I'm not set up to write LUA code at the moment (haven't done it in more than 5 years), but I'm going to install LUA and find a development environment (hopefully there's Eclipse support).
But this means I can't write any code at the moment.
If someone else wants to implement it I can explain how to implement the heuristic I used as a generic program.
Note: this isn't the same thing as a program that can find the best solution (see below).
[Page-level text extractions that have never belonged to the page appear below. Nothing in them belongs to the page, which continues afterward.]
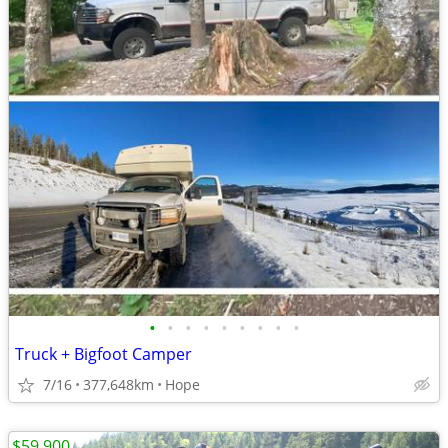
•
•
•
•
•
•
•
•
•
Truck + Bigfoot Camper
7/16
377,648km
Hope
$59,900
It would probably be a useful starting point though.
As for finding the best solution: That's possible by a variant of this heuristoc ... and if you don't mind the program possibly taking a long time (tens of minutes) it might be possible to run it in LUA. But please don't underestimate the complexity issue: computation for problems like this grows
much faster than the number of extra elements that are added to the specific problem - e.g. they run its "big brother", the Knapsack Problem, for hours on supercomputers.
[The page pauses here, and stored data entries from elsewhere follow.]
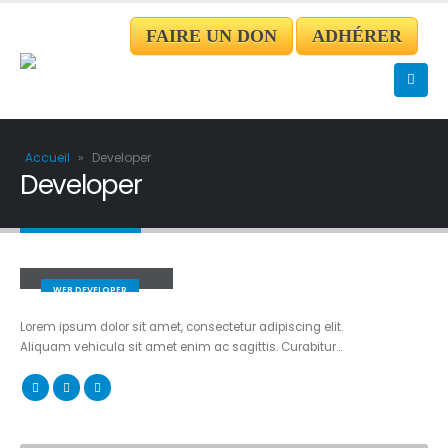
FAIRE UN DON
ADHÉRER
Accueil
»
Developer
Developer
Rick Edward Doe
WEB DEVELOPER
Lorem ipsum dolor sit amet, consectetur adipiscing elit.
Aliquam vehicula sit amet enim ac sagittis. Curabitur…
Anyway we can move forward now if someone else wants to play a bit with LUA. I'll explain the steps for a generic implementation here.
I'm not sure it will be practical to hack a program that runs inside OT that always find the optimal solutuion, but I suppose we could make a version of the heuristic that enumerates every possible solution, and perhaps has some logic to reject obviously bad ones (to improve efficiency a bit.
If an optimal solution is
required for an
open-ended version of your objective, it will almost certainly be smarter to study the techniques used by commercial solutions, starting with the first wikipedia article I linked above.
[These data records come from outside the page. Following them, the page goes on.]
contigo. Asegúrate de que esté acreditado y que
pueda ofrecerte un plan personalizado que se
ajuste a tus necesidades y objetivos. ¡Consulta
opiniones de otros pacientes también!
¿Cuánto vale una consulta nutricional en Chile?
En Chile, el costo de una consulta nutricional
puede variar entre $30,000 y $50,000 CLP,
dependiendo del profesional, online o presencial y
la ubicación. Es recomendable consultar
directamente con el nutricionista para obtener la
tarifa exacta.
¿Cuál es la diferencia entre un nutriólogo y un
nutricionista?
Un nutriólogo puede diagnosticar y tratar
All that said, the first step is just to write some logic to enumerate all the possible combinations of the smaller pieces that, in total, are less than or equal to the larger piece.
An aside: this becomes computationally inefficient with a large number of distinct longer pieces and/or a larger number of distinct shorter pieces. On the other hand, with a forest worth of trees and lots of smaller pieces, an easier approach (a different heuristic) can be used.
So: the enumeration can e.g. start with the longest cut piece, and go through the possibilities like this (using the initial example):
Start with the largest: 5, then continue in order:
- 5 < 12, 2 x 5 is less than 12, 3 x 5 is > 12; => (1 x 5) and (2 x 5) are a possible cuts
- 5 + 4.5 < 12 , (5 + (2x4.5)) > 12, 5 + 4.5 + 3.5 > 12 => 5 + 4.5 is a possible cut
- 5 + 3.5 < 12, 5 + (2 x 3.5) = 12 => (5 + 3.5) and (5 + (2 x 3.5)) are possible cuts
- -----
- 4.5 < 12, 2 x 4.5 < 12, 3 x 4.5 > 12, so (1 x 4.5) and (2 x 4.5) are possible cuts
- etc
Edit:
The next bit generates a solution.
It turns out the approach I used even has a wikipedia page
en.wikipedia.org
It's probably a good place to start looking for better algorithms, but I'm hoping that won't be necessary
Given the knows variables (Original size(s): 12 m in our example, and useful output sizes and numbers (10x3.5, 8x4.5, 15x5)).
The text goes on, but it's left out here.